Au centre du roman se tient un certain Philippe Gué. Un patronyme évidemment accordé à cette figure entre deux rives, ballottée et bousculée par un courant qui veut l’emporter. Ce professeur, fils de commerçants, est marié à une diplômée d’une école de commerce qui fait carrière dans une multinationale appelée La Douceur. Philippe Gué est alors âgé de trente-cinq ans. Il s’est illustré comme lauréat d’un jeu de " culture " générale, à la télévision. Il est le père d’un jeune garçon, Victor, dont il assure en fait l’éducation : sa femme passe le plus clair de son existence dans des avions et à des tables de réunions aux quatre coins du monde. Père et fils regardent des séries TV, lisent des histoires glauques, se passionnent pour les jeux de rôle. Ensemble, ils vivent dans une manière d’univers factice, largement déconnecté de la réalité. Une situation finalement assez commune en ce début de XXIe siècle, où mondialisation et rupture du lien avec le réel paraissent de plus en plus fréquemment aller de pair. Jean-Pierre Ostende continue là un travail singulier de lecture de la société entrepris depuis 1986. Sauf que sa critique prend aujourd’hui un tour à la fois plus complexe et plus radical. Et que son récit, autour de la question " comment un couple d’êtres humains a-t-il pu vivre ainsi ? ", s’enrichit d’harmoniques multiples qui donnent au tableau une considérable épaisseur.

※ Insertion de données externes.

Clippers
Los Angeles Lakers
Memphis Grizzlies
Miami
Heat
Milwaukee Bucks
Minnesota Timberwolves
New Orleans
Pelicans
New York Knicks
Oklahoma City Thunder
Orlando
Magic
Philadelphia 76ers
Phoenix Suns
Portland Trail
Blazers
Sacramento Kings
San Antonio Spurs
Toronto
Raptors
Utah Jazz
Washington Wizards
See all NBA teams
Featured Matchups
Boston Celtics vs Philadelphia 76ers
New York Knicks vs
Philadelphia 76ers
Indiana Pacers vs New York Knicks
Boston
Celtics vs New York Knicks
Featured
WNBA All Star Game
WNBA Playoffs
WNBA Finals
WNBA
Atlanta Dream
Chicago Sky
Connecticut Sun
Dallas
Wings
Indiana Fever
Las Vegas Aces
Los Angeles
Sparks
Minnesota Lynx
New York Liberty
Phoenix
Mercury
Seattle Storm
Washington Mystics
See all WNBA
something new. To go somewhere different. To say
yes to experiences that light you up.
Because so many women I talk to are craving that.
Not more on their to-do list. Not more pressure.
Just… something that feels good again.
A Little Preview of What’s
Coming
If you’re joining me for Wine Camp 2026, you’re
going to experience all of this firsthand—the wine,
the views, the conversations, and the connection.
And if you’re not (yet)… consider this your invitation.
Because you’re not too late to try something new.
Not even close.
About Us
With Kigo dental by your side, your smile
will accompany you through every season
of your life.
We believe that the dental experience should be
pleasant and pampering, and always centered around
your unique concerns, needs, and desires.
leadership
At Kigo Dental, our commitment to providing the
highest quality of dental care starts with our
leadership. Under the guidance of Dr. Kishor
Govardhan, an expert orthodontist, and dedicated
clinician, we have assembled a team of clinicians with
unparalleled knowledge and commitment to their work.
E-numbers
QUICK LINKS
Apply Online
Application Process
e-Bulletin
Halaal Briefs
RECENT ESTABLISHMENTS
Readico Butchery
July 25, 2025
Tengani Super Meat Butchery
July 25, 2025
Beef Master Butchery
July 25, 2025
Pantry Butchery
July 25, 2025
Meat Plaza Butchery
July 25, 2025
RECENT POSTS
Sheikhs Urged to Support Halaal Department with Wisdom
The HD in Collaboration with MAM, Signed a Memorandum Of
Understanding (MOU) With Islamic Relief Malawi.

C’est en effet un magistrat, installé dans son bureau d’un palais de justice, bien des années plus tard, qui relate les aventures de Philippe Gué. Il a voulu prendre connaissance des pièces d’un dossier maintenant refermé. On apprend vers la fin du livre que le moment était venu pour lui de s’interroger sur les circonstances qui avaient conduit son propre père en prison, pour une longue peine que celui-ci continuait de purger. Ce juge n’est autre que le petit garçon d’autrefois. De son père, il n’avait en fait connu que le visage diurne. Celui de l’homme respectable et disponible, à qui l’on pouvait peut-être seulement reprocher une propension certaine à l’instabilité. Quand le soir venait, c’était le même homme qui s’installait au volant de son break et partait sur la voie express - " son écran et son lieu de tournage " -, au bord de laquelle se tenaient des jeunes femmes court vêtues, puis poussait jusqu’à une boîte en périphérie pour en aborder d’autres, qu’il invitait ensuite à monter dans son véhicule pour les conduire quelque part en forêt, d’où elles ne revenaient pas forcément. Portrait d’un schizophrène meurtrier, certes, mais hors de toute psychologie des profondeurs. Car le dérèglement chez Philippe Gué est montré moins comme la résultante d’une équation personnelle, que de l’accumulation d’une série de facteurs, dans lesquels le social joue à plein.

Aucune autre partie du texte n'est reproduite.